Continuing on from the same article, the author corroborates a thought I’ve had for some time: that despite its impact on public health, processed food is a magic miracle worth examination and awe on the same level as those crazy not-olive olives at El Bulli.

How much difference really is there between McDonald’s super-processed food and molecular gastronomy? I used to know this guy who was a great chef, like his restaurant was in the Relais & Châteaux association and everything, and he’d always talk about how there were intense flavors in McDonald’s food that he didn’t know how to make. I’ve often thought that a lot of what makes crazy restaurant food taste crazy is the solemn appreciation you lend to it.

Here’s my favorite part:

If you put a Cheeto on a big white plate in a formal restaurant and serve it with chopsticks and say something like “It is a cornmeal quenelle, extruded at a high speed, and so the extrusion heats the cornmeal ‘polenta’ and flash-cooks it, trapping air and giving it a crispy texture with a striking lightness. It is then dusted with an ‘umami powder’ glutamate and evaporated-dairy-solids blend.” People would go just nuts for that. I mean even a Coca-Cola is a pretty crazy taste.

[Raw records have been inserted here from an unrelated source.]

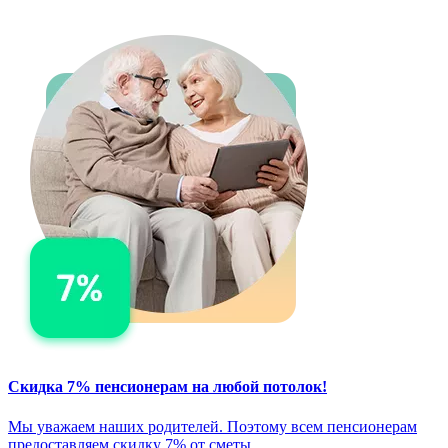
Скидка 7% пенсионерам на любой потолок!
Мы уважаем наших родителей. Поэтому всем пенсионерам
предоставляем скидку 7% от сметы.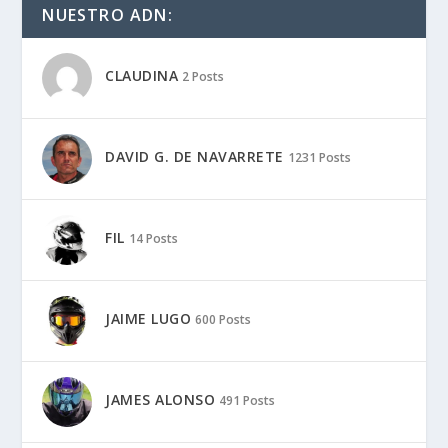
NUESTRO ADN:
CLAUDINA
2 Posts
DAVID G. DE NAVARRETE
1231 Posts
FIL
14 Posts
JAIME LUGO
600 Posts
JAMES ALONSO
491 Posts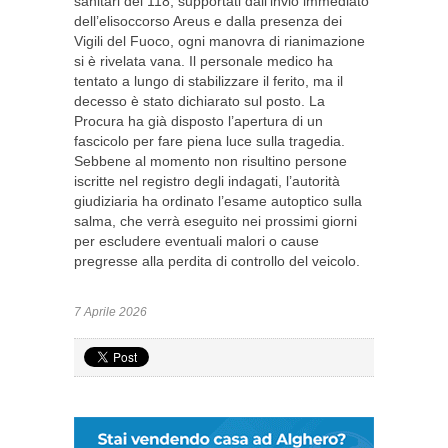
sanitari del 118, supportati dall’invio immediato
dell’elisoccorso Areus e dalla presenza dei
Vigili del Fuoco, ogni manovra di rianimazione
si è rivelata vana. Il personale medico ha
tentato a lungo di stabilizzare il ferito, ma il
decesso è stato dichiarato sul posto. La
Procura ha già disposto l’apertura di un
fascicolo per fare piena luce sulla tragedia.
Sebbene al momento non risultino persone
iscritte nel registro degli indagati, l’autorità
giudiziaria ha ordinato l’esame autoptico sulla
salma, che verrà eseguito nei prossimi giorni
per escludere eventuali malori o cause
pregresse alla perdita di controllo del veicolo.
7 Aprile 2026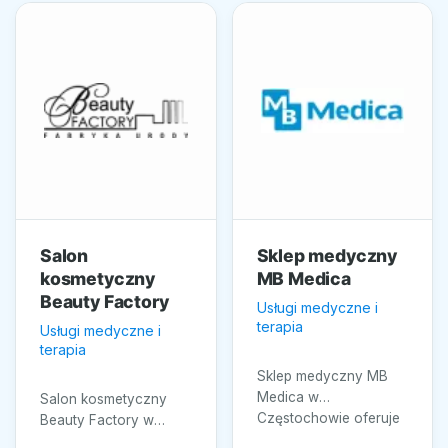
Salon
Sklep medyczny
kosmetyczny
MB Medica
Beauty Factory
Usługi medyczne i
terapia
Usługi medyczne i
terapia
Sklep medyczny MB
Medica w
Salon kosmetyczny
Częstochowie oferuje
Beauty Factory w
szeroki asortyment
Poznaniu specjalizuje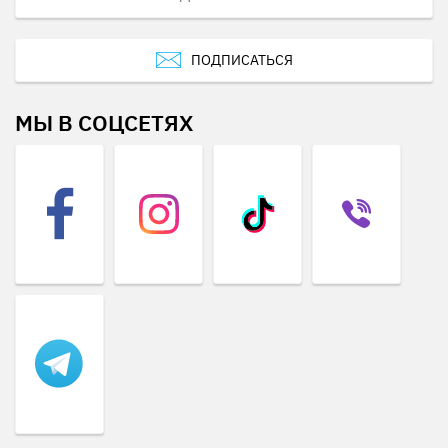
ПОДПИСАТЬСЯ
МЫ В СОЦСЕТЯХ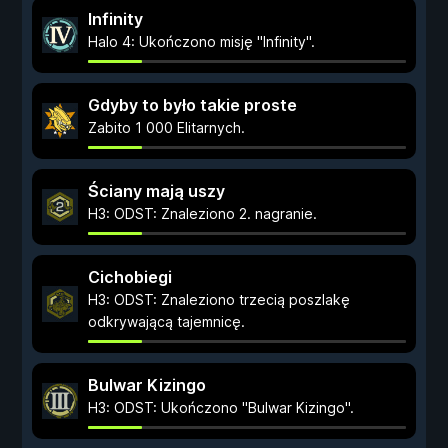
Infinity
Halo 4: Ukończono misję "Infinity".
Gdyby to było takie proste
Zabito 1 000 Elitarnych.
Ściany mają uszy
H3: ODST: Znaleziono 2. nagranie.
Cichobiegi
H3: ODST: Znaleziono trzecią poszlakę
odkrywającą tajemnicę.
Bulwar Kizingo
H3: ODST: Ukończono "Bulwar Kizingo".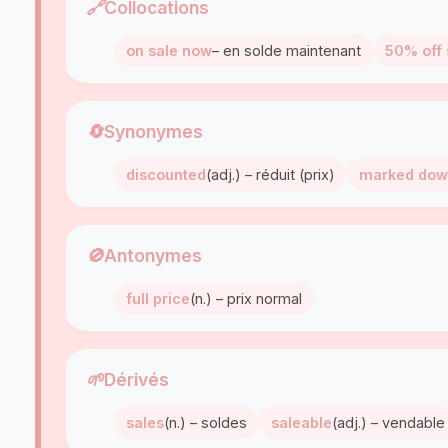
🔗
Collocations
on sale now
– en solde maintenant
50% off 
🔄
Synonymes
discounted
(adj.) – réduit (prix)
marked do
🚫
Antonymes
full price
(n.) – prix normal
🌱
Dérivés
sales
(n.) – soldes
saleable
(adj.) – vendable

So in this Labs area, McD’s would invite like Ferran Adrià’s brother to come cook food out of chicken nuggets sauce and whatnot. AND his staff of prep cooks would be like, the dudes from a regular McDonald’s who invented the best off-menu snacks to eat. And they’d use them as starting points. Plus it would be hilarious to hear all the New Yorkers clamoring for tickets to the limited run of Andrew Carmellini at McDonald’s Labs, it would be like how everyone lines up for Proenza Schouler for Target or whatever.

That’s a good idea.

[NB: I got back to this article via this search: "cheeto chicken nugget ferran." I was proud of that Googling.]

And then there’s this article on the science of junk food in the New York Times Magazine that comes out tomorrow, where the Pulitzer-Prize-winning investigative-food-journalist Michael Moss basically puts the tobacco companies and food companies in the same bucket. Lots of really interesting nuggets in there – damn the pagination, full read ahead – but since we’re on the topic of Cheetos:

To get a better feel for their work, I called on Steven Witherly, a food scientist who wrote a fascinating guide for industry insiders titled, “Why Humans Like Junk Food.” I brought him two shopping bags filled with a variety of chips to taste. He zeroed right in on the Cheetos. “This,” Witherly said, “is one of the most marvelously constructed foods on the planet, in terms of pure pleasure.” He ticked off a dozen attributes of the Cheetos that make the brain say more. But the one he focused on most was the puff’s uncanny ability to melt in the mouth. “It’s called vanishing caloric density,” Witherly said. “If something melts down quickly, your brain thinks that there’s no calories in it…you can just keep eating it forever.”

SCIENCE.

Loads of really neat stuff in there, in particular about the guy who gets paid what I can assume is pretty big bank to optimize foods. And the $40,000 chip-breaking machine. Cost is no real object when you can prove you create value.